Perché Artissima, va ricordato, sta molto a cuore a Torino, alle sue pubbliche istituzione che la sostengono finanziariamente e ai due istituti bancari CRT e San Paolo. Ma ciò detto (protesta l'internazionale direttore) "solo in Italia i tagli arrivano come una ghigliottina, senza un minimo di scansione e pianificazione". E allora che si fa? Per esempio si rinuncia al catalogo, ma non lo si dice. Si distribuisce un raccoglitore e si chiede alle gallerie di sputare dalle stampanti tutte le schede che vogliono. Poi lo si diffonde come il catalogo personalizzato "Do it yourself" e lo si lancia come un'idea rivoluzionaria. Geniale. Ma mai quanto la ben più complessa iniziativa di tornare a sperare, ri-costruendo un'utopia, il nocciolo di un Bauhaus.

Una "Casa delle contaminazioni" dove le arti si scontrino e si incontrino fisicamente. Ed ecco al lavoro il collettivo di architetti berlinesi "raumlaborberlin" che da piccoli devono aver molto giocato col Lego, se son riusciti a immaginare questo incastro di continui passaggi che nega alle arti ogni privacy, cosicché ci si siede per vedere un film e si diventa voyeur del balletto della stanza accanto. Si vuol assistere al balletto e si incontra un'opera concettuale. Si passa da una mappatura genetica di una città alla lettura di un romanzo che è opera d'artista.

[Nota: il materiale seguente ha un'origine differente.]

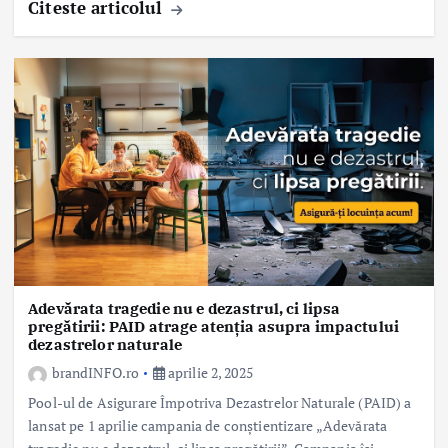
Citeste articolul
Adevărata tragedie nu e dezastrul, ci lipsa
pregătirii: PAID atrage atenția asupra impactului
dezastrelor naturale
brandINFO.ro
aprilie 2, 2025
Pool-ul de Asigurare Împotriva Dezastrelor Naturale (PAID) a
lansat pe 1 aprilie campania de conștientizare „Adevărata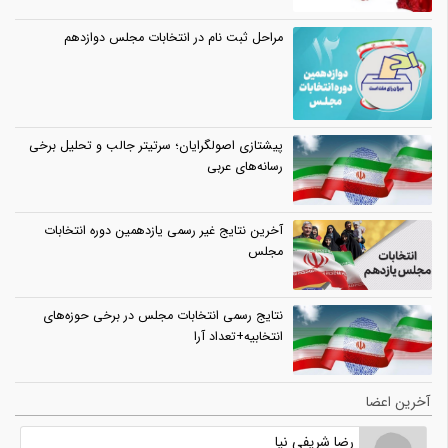
مراحل ثبت نام در انتخابات مجلس دوازدهم
پیشتازی اصولگرایان؛ سرتیتر جالب و تحلیل برخی
رسانه‌های عربی
آخرین نتایج غیر رسمی یازدهمین دوره انتخابات
مجلس
نتایج رسمی انتخابات مجلس در برخی حوزه‌های
انتخابیه+تعداد آرا
آخرین اعضا
رضا شریفی نیا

Tutto ibrido, tutto in forse. A cominciare dalle mura della casa. Balle di materiale pressato pronto per essere riciclato. Un muro alto otto metri di spazzatura (per fortuna non maleodorante) che incombe sull'intero padiglione. Memento mori di ogni oggetto. Anche quelli reificati e feticci che brillano sotto le luci degli stand. All'interno della casa però, i corpi dei ballerini, le parole degli scrittori, i video degli artisti difendono l'immortalità dell'arte. Scienza umana, figlia dell'ingegno e del corpo. E poi un pochino anche del mercato che comunque, come il committente di Masaccio, ha permesso di esistere a tutto questo meraviglioso circo. Ipnotista compreso, s'intende.